Promoters and enhancers
AML can be caused by mutations in the DNA, and/or by deregulation of the activity of genes. The activity of genes can be influenced by regulatory pieces of DNA. Among these regulatory DNA elements are promoters and enhancers, both of which can influence the activity of a gene. In different types of cells, different promoters and enhancers are active and are marked with a modification, or a label, called H3K27ac. This label is deposited, erased and read by different proteins. A misregulation of these proteins can result in a mislabeling of regulatory DNA elements. This in turn can result in mistakes in the activity of genes and may lead to disease.

Relapse
Wiggers characterized which promoters and enhancers are active in children with AML by measuring the H3K27ac modification and found differences between children that have relapsed compared to those who have not. She found that these promoters and enhancers deregulate the activity of certain genes already at the moment of diagnosis in those children in which the cancer will come back. Therefore, the activity of these genes may be used at the time of diagnosis to identify those children with a high risk of relapse. In addition, knowing which genes are misregulated in relapsed children can help to better understand the mechanisms involved in relapse.

Subgroups
Wiggers also found that there are defined subgroups of patients within the group of patients that relapse. For each of these subgroups, different genes were clinically relevant. This means that there are likely different mechanisms that can lead to relapse across different patient subgroups. In order to use this finding in the clinic to better predict relapse risk, we need to study and treat patient subgroups separately.
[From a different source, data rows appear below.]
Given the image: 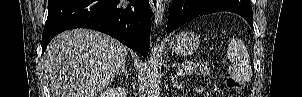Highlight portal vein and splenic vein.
<instances>
[{
    "label": "portal vein and splenic vein",
    "mask_w": 302,
    "mask_h": 97,
    "mask_svg": "<svg viewBox=\"0 0 302 97\" xmlns=\"http://www.w3.org/2000/svg\"><path fill=\"white\" fill-rule=\"evenodd\" d=\"M183 70L182 69H178L177 74H182Z\"/></svg>",
    "instance_id": "portal-vein-and-splenic-vein-1"
}]
</instances>
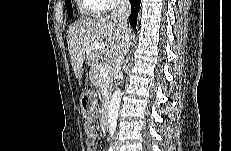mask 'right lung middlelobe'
<instances>
[{"label":"right lung middle lobe","mask_w":231,"mask_h":151,"mask_svg":"<svg viewBox=\"0 0 231 151\" xmlns=\"http://www.w3.org/2000/svg\"><path fill=\"white\" fill-rule=\"evenodd\" d=\"M65 5H66V9H67V13H68L69 18H72L73 10H72V5H71V0L66 2Z\"/></svg>","instance_id":"right-lung-middle-lobe-1"}]
</instances>
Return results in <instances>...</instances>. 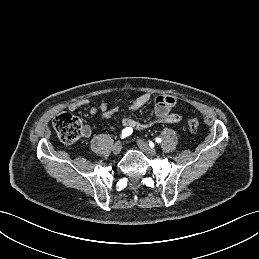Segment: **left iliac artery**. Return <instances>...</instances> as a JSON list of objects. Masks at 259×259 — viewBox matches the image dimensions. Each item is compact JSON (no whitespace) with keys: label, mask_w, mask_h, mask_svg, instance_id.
<instances>
[{"label":"left iliac artery","mask_w":259,"mask_h":259,"mask_svg":"<svg viewBox=\"0 0 259 259\" xmlns=\"http://www.w3.org/2000/svg\"><path fill=\"white\" fill-rule=\"evenodd\" d=\"M161 141H162L161 138H159V137L156 138V142L157 143H161ZM149 145H150V147H153V143L152 142H149Z\"/></svg>","instance_id":"obj_1"}]
</instances>
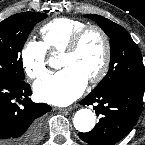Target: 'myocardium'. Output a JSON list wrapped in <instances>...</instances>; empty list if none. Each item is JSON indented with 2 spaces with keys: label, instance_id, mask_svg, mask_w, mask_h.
Segmentation results:
<instances>
[{
  "label": "myocardium",
  "instance_id": "myocardium-1",
  "mask_svg": "<svg viewBox=\"0 0 145 145\" xmlns=\"http://www.w3.org/2000/svg\"><path fill=\"white\" fill-rule=\"evenodd\" d=\"M92 31L99 34V36L101 37V39L103 41V46H104V56H103V61H102L101 67L93 77L88 79L89 83L97 84V83L101 82L104 79V77L107 75L109 68H110V64H111V58H112L110 39H109L107 33L100 26L93 25V24L86 25L83 28H81L80 30H78L72 36V38L70 39V41L68 42V44L66 45V47L64 48V50L61 53L63 55V54H70V53L75 52L79 48L84 37L89 32H92Z\"/></svg>",
  "mask_w": 145,
  "mask_h": 145
}]
</instances>
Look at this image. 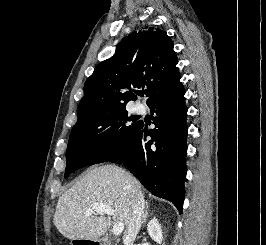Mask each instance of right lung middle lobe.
Segmentation results:
<instances>
[{"label": "right lung middle lobe", "instance_id": "dd1d6c3e", "mask_svg": "<svg viewBox=\"0 0 266 245\" xmlns=\"http://www.w3.org/2000/svg\"><path fill=\"white\" fill-rule=\"evenodd\" d=\"M125 108L86 116L74 125L66 152L67 178L75 170L109 161L132 142L139 123L127 117Z\"/></svg>", "mask_w": 266, "mask_h": 245}]
</instances>
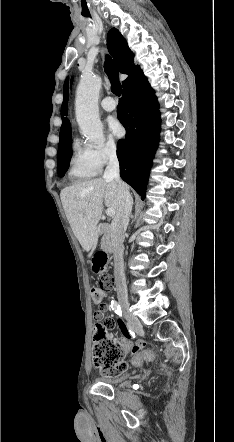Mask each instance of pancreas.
Returning a JSON list of instances; mask_svg holds the SVG:
<instances>
[{
  "mask_svg": "<svg viewBox=\"0 0 234 442\" xmlns=\"http://www.w3.org/2000/svg\"><path fill=\"white\" fill-rule=\"evenodd\" d=\"M108 240H109V233L106 231L104 234L103 240L101 242V247L103 249L110 251L111 248H110V245L107 243Z\"/></svg>",
  "mask_w": 234,
  "mask_h": 442,
  "instance_id": "obj_1",
  "label": "pancreas"
}]
</instances>
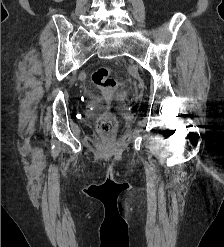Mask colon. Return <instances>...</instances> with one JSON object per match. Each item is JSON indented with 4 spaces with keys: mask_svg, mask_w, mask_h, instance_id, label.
<instances>
[{
    "mask_svg": "<svg viewBox=\"0 0 224 247\" xmlns=\"http://www.w3.org/2000/svg\"><path fill=\"white\" fill-rule=\"evenodd\" d=\"M92 82L97 86L102 93L108 98H116L119 95L118 83L111 76L110 69L106 66L96 69L91 76ZM115 118L109 114L101 118L98 122L100 132L107 134L114 130Z\"/></svg>",
    "mask_w": 224,
    "mask_h": 247,
    "instance_id": "1",
    "label": "colon"
}]
</instances>
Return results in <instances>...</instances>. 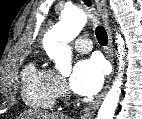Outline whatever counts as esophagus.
I'll return each mask as SVG.
<instances>
[{"label":"esophagus","mask_w":142,"mask_h":119,"mask_svg":"<svg viewBox=\"0 0 142 119\" xmlns=\"http://www.w3.org/2000/svg\"><path fill=\"white\" fill-rule=\"evenodd\" d=\"M98 11L101 15V18L104 22V26L106 28L107 34H108V47H107V57L109 60L113 63V55H114V48H113V41H112V33L109 25V13L107 9V3L105 0H95ZM113 75V72L111 76L109 77L103 91L97 96V98L91 102L84 110L83 114L80 116L81 119H91L96 110L98 109L99 105L101 104L109 86L111 77Z\"/></svg>","instance_id":"34e87169"}]
</instances>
Treatment with the potential new drug NSC3852 (right) induces differentiation of AML cells when compared to AML cells that were not treated with the drug (left). Copyright Caroline Wiggers

New drugs
Specialized drugs exist that may help treat patients with AML, because these drugs can block the activity of the writers, readers or erasers that normally modify the labels and thereby regulate the activity of regulatory DNA, such as the H3K27ac label on promoters and enhancers. Wiggers conducted a large screen with such drugs to test if there are drugs that can specifically kill the AML cells, while leaving the normal cells unaffected. She found one drug that specifically targeted AML cells, while normal differentiating blood cells were less susceptible. This drug, NSC3852, blocks the removal of the H3K27ac label on promoters and enhancers. AML cells responded by dividing less frequently, dying and differentiating. This drug may be a potential new drug for children with AML. Before this drug can be tested in clinical trials however, additional pre-clinical experiments should be conducted.

A new technique
In addition to her research on AML, Wiggers developed a new technique, called ATAC-STARR-seq, to quantitatively measure the activity of regulatory DNA elements genome-wide. In the future, this technique may be used to identify regulatory DNA elements that play an important role in AML. This may help to identify and further study the mechanisms underlying AML and AML relapse.

 

During her PhD, Caroline Wiggers worked in the group of Menno Creyghton at the Hubrecht Institute and under supervision of pediatric hematologist Marije Bartels at the UMC Utrecht (Wilhelmina Children’s Hospital). After her defense, she will move to Boston to start her postdoctoral research in the lab of Birgit Knoechel at the Dana-Farber Cancer Institute at Harvard Medical School.